Dr. Chen’s group continues to develop methods to integrate and translate various molecular measurements in the public repositories into biomarkers for the diagnosis of disease. For example, the group’s ActiVar database contains 110 million distinct variants; 600,000 genome, exome, and genotyping data points; and manually curated human genetics papers.
Dr. Chen’s latest initiative, the Resiliance Project, aims to find secondary mutations that “balance” the disease-causing mutations. It aims to find individuals with catastrophic genetic mutations that somehow remain healthy, presumably via protections afforded by yet undiscovered genetic or environmental factors.
The Resiliance Project is the first systematic attempt to recruit “unexpected heroes” —people willing to donate their DNA in order to further research into mechanisms of disease prevention. “This project takes full advantage of all our previous experience in generating the highest quality sequencing and annotation workflow,” concludes Dr. Chen.
Overlooked Oncogenes
“Next-generation sequencing has a bright future,” comments Artur Kowalik, Ph.D., head of molecular diagnostics at Holycross Cancer Center in Kielce, Poland. He envisions a time when every newborn is genetically screened for disease predisposition.
According to Dr. Kowalik, enabling technologies that could make mass screening cheaper and faster are already in development—which is not to stay that valuable screening applications don’t already exist. Even currently available benchtop sequencers can make a difference in patients’ lives.
The Holycross Cancer Center has a midsized laboratory that lacks the computational power of large genome centers. “Data analysis and clinical interpretation were our major roadblocks for NGS implementation,” continues Dr. Kowalik. “We had to choose a platform that generated just enough actionable data using commercial software.” A single benchtop sequencer, a panel of 50 genes, and a standardized validated workflow enabled rapid implementation of the NGS technology.
Holycross uses NGS extensively to stratify patients for targeted therapy. Thyroid cancer is a common endocrine malignancy frequently associated with the oncogenic mutation in the BRAF gene (V600E).
“When a patient presents with a suspicious diagnosis for malignancy from fine needle aspiration biopsy of thyroid gland, our endocrinologists routinely call for evaluation of the BRAF (V600E) gene by Sanger sequencing/qPCR,” remarks Dr. Kowalik. In one case, Dr. Kowalik recalls, Sanger sequencing did not reveal mutations in the BRAF. Instead, the Holycross NGS panel was used to uncover oncogenic mutations in a different gene (NRAS). This gene has a positive predictive value for malignancy of about 80%.
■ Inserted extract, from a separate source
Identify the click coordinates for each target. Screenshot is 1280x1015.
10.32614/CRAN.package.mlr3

Dr. Kowalik gave other examples when NGS assisted in finding mutations that may be overlooked by “gold standard” technologies. In Poland, 70–90% of inherited familial breast cancer results from only three founder mutations in BRCA1/2 genes. Prior to NGS introduction, the diagnostics was based on screening for these mutations only. Now Holycross has an ability to test the whole exome of BRCA1/2 genes.
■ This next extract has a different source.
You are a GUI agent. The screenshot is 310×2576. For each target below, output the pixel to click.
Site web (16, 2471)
While the significance of all detected variants may not be yet known, they may still guide the placement of tested individuals into preventive programs. As the analytical capabilities of NGS grow and cost goes down, other family members may be tested for cancer predisposition. “Diagnoses made on the basis of whole-genome sequencing will relieve the uncertainty about breast cancer risk,” concludes Dr. Kowalik.